On his albums, Philadelphia rocker Kurt Vile presents a lackadaisical swagger, riffing on fatherhood and relaxation with a vocal delivery like Bob Dylan on muscle relaxants, and layering his smoky sound with long and ambling compositions.
But in conversation, Vile is excitable, with a stutter that emerges when he fights to finish a thought faster than his mouth can move, especially when talk of the influences on his ambitious and well-received new album, "Wakin' on a Pretty Daze," veers toward a tangent on early-1980s new wave songs.
"I remember we'd always used to watch videos in my cousin [and ex-drummer] Dan Bower's basement, and I was totally obsessed — even now — with the Gary Numan song 'Are Friends Electric?' " the 33-year-old guitarist recalls from his home in Philadelphia, while on break from a tour that will stop Friday night at Miami's Grand Central. "Some weird, early-'80s stuff made its way into this album, for sure. [The song] 'Was All Talk' sounds like 'Boys of Summer.' I heard [Don] Henley's version and then mine, and then, I was like, 'Screw it, I'm not changing the opening riff.' "
Vile, who records and tours with the Violators, a duo consisting of rhythm guitarist Jesse Trbovich and multi-instrumentalist Rob Laakso, is hardly the slouch "Wakin' on a Pretty Daze" may have listeners believe. Amid the extended guitar jamming and the sweeping, psychedelic reverb found on the nine-minute leadoff track "Wakin' on a Pretty Day," Vile drops the first of several references to the singer's so-called lethargy ("to these lives that we are livin'/Livin low, lackadaisically so"). And laziness continues on a deluxe reissue of the album, which contains a seven-track bonus EP that includes "Feel My Pain," a chilled-out finger-picker with Vile's signature mellow delivery.

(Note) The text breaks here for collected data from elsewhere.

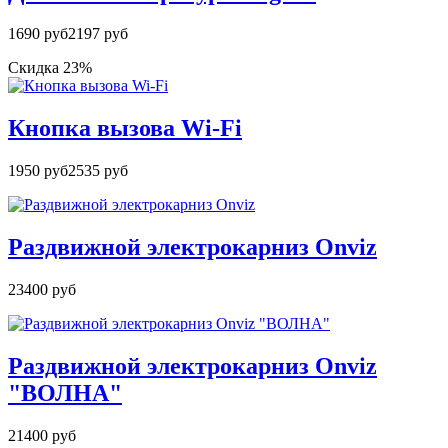
1690 руб
2197 руб
Скидка 23%
Кнопка вызова Wi-Fi
1950 руб
2535 руб
Раздвижной электрокарниз Onviz
23400 руб
Раздвижной электрокарниз Onviz
"ВОЛНА"
21400 руб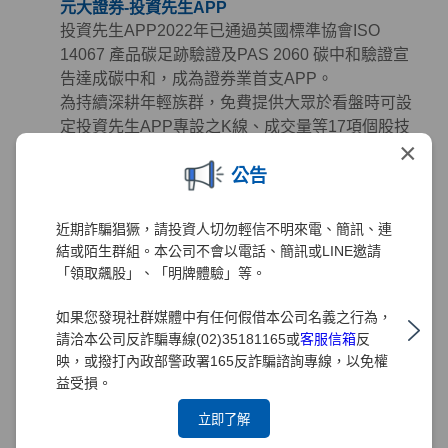
元大證券-投資先生APP
投資先生APP2022年已通過英國標準協會ISO
14067 產品碳足跡驗證及PAS 2060 碳中和驗證宣
告達成碳中和，成為證券業首支APP。
為持續深耕年輕族群，免費提供大眾於看盤時可設
定投資先生APP專設之K線、成交量等17項個股技
×
術指標參數進行盤勢分析，且針對客戶提供AI智能
公告
選股、投資策略設定及即時監控，捷徑客製化功能
可設計個人專屬頁面，並連結元大投顧研究報告，
協助客戶全面掌握投資資訊，集選股、看盤、下單
近期詐騙猖獗，請投資人切勿輕信不明來電、簡訊、連
功能於一身，簡化投資流程提升客戶體驗，持續努
結或陌生群組。本公司不會以電話、簡訊或LINE邀請
力推動「股市年輕化」，打造零時差隨身投資顧
「領取飆股」、「明牌體驗」等。
問。
如果您發現社群媒體中有任何假借本公司名義之行為，
元大證券持續精進投資先生APP功能開發，2025年
請洽本公司反詐騙專線(02)35181165或
客服信箱
反
推出「投資先生2.0」串連開戶、交易與投後管理，
映，或撥打內政部警政署165反詐騙諮詢專線，以免權
打造一站式行動投資平台，同時兼顧普惠金融與永
益受損。
續價值，透過小額、數位、自動化服務降低門檻並
立即了解
落實減碳。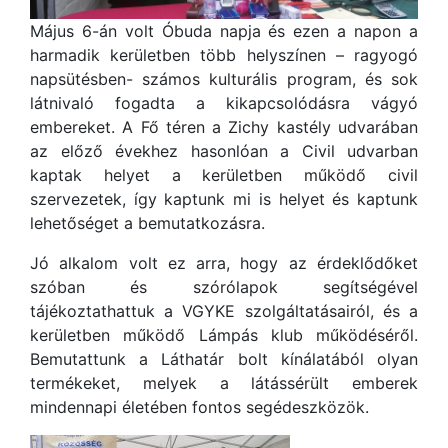
Május 6-án volt Óbuda napja és ezen a napon a
harmadik kerületben több helyszínen – ragyogó
napsütésben- számos kulturális program, és sok
látnivaló fogadta a kikapcsolódásra vágyó
embereket. A Fő téren a Zichy kastély udvarában
az előző évekhez hasonlóan a Civil udvarban
kaptak helyet a kerületben működő civil
szervezetek, így kaptunk mi is helyet és kaptunk
lehetőséget a bemutatkozásra.
Jó alkalom volt ez arra, hogy az érdeklődőket
szóban és szórólapok segítségével
tájékoztathattuk a VGYKE szolgáltatásairól, és a
kerületben működő Lámpás klub működéséről.
Bemutattunk a Láthatár bolt kínálatából olyan
termékeket, melyek a látássérült emberek
mindennapi életében fontos segédeszközök.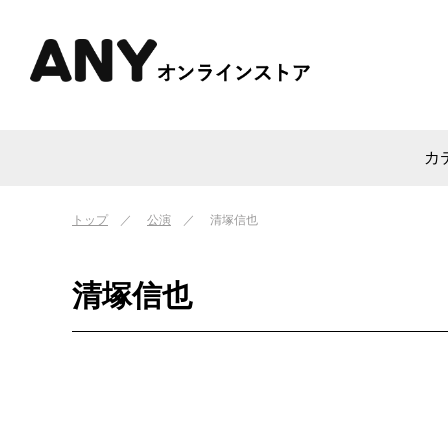
カ
トップ
公演
清塚信也
清塚信也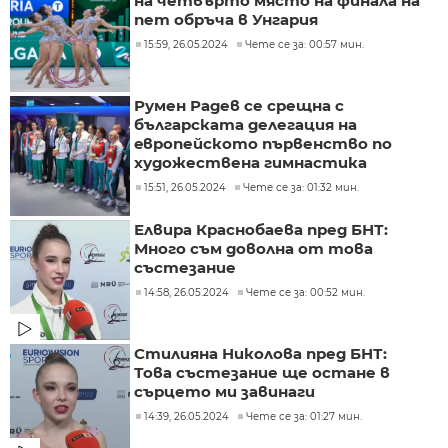
на четвърто място на финала на
пет обръча в Унгария
15:59, 26.05.2024
Чете се за: 00:57 мин.
Румен Радев се срещна с
българската делегация на
eвропейското първенство по
художествена гимнастика
15:51, 26.05.2024
Чете се за: 01:32 мин.
Елвира Краснобаева пред БНТ:
Много съм доволна от това
състезание
14:58, 26.05.2024
Чете се за: 00:52 мин.
Стилияна Николова пред БНТ:
Това състезание ще остане в
сърцето ми завинаги
14:39, 26.05.2024
Чете се за: 01:27 мин.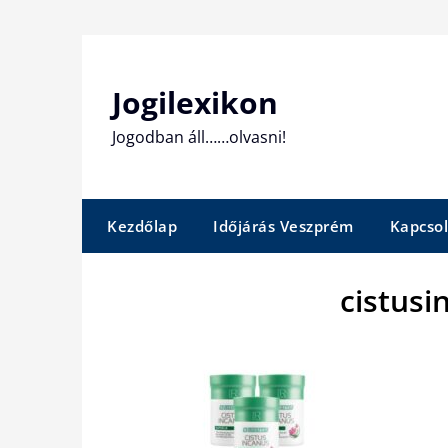
Skip
to
content
Jogilexikon
Jogodban áll……olvasni!
Kezdőlap
Időjárás Veszprém
Kapcsol
cistus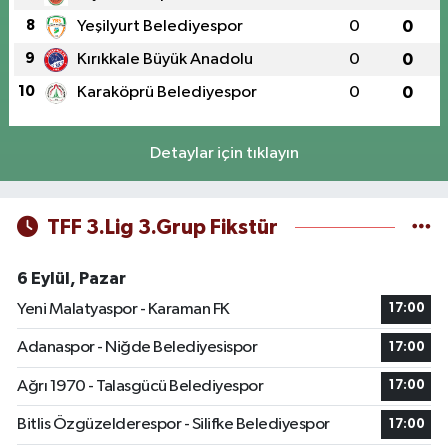
8
Yeşilyurt Belediyespor
0
0
9
Kırıkkale Büyük Anadolu
0
0
10
Karaköprü Belediyespor
0
0
Detaylar için tıklayın
TFF 3.Lig 3.Grup Fikstür
6 Eylül, Pazar
Yeni Malatyaspor - Karaman FK
17:00
Adanaspor - Niğde Belediyesispor
17:00
Ağrı 1970 - Talasgücü Belediyespor
17:00
Bitlis Özgüzelderespor - Silifke Belediyespor
17:00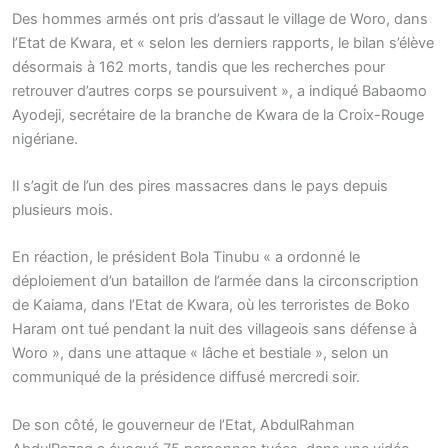
Des hommes armés ont pris d’assaut le village de Woro, dans
l’Etat de Kwara, et « selon les derniers rapports, le bilan s’élève
désormais à 162 morts, tandis que les recherches pour
retrouver d’autres corps se poursuivent », a indiqué Babaomo
Ayodeji, secrétaire de la branche de Kwara de la Croix-Rouge
nigériane.
Il s’agit de l’un des pires massacres dans le pays depuis
plusieurs mois.
En réaction, le président Bola Tinubu « a ordonné le
déploiement d’un bataillon de l’armée dans la circonscription
de Kaiama, dans l’Etat de Kwara, où les terroristes de Boko
Haram ont tué pendant la nuit des villageois sans défense à
Woro », dans une attaque « lâche et bestiale », selon un
communiqué de la présidence diffusé mercredi soir.
De son côté, le gouverneur de l’Etat, AbdulRahman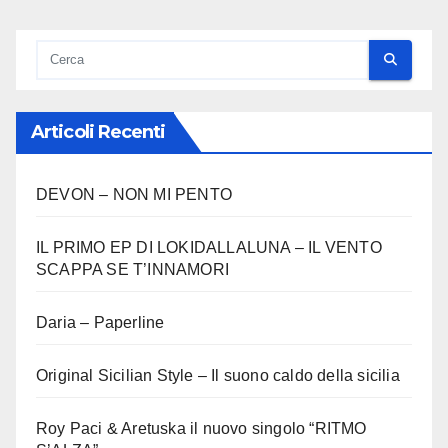
Articoli Recenti
DEVON – NON MI PENTO
IL PRIMO EP DI LOKIDALLALUNA – IL VENTO
SCAPPA SE T’INNAMORI
Daria – Paperline
Original Sicilian Style – Il suono caldo della sicilia
Roy Paci & Aretuska il nuovo singolo “RITMO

"It's this style I've tapped into that really comes off laid-back," says Vile, who counts Sonic Youth and Silver Jews- and Pavement-era Stephen Malkmus among his influences. "I'm going to write about, you know, not wanting to move, or being completely lazy to the point of not wanting to move. It's just my personality, and I have clusters of my life where I'm running around like crazy, so who doesn't want to chill out for the length of an album?"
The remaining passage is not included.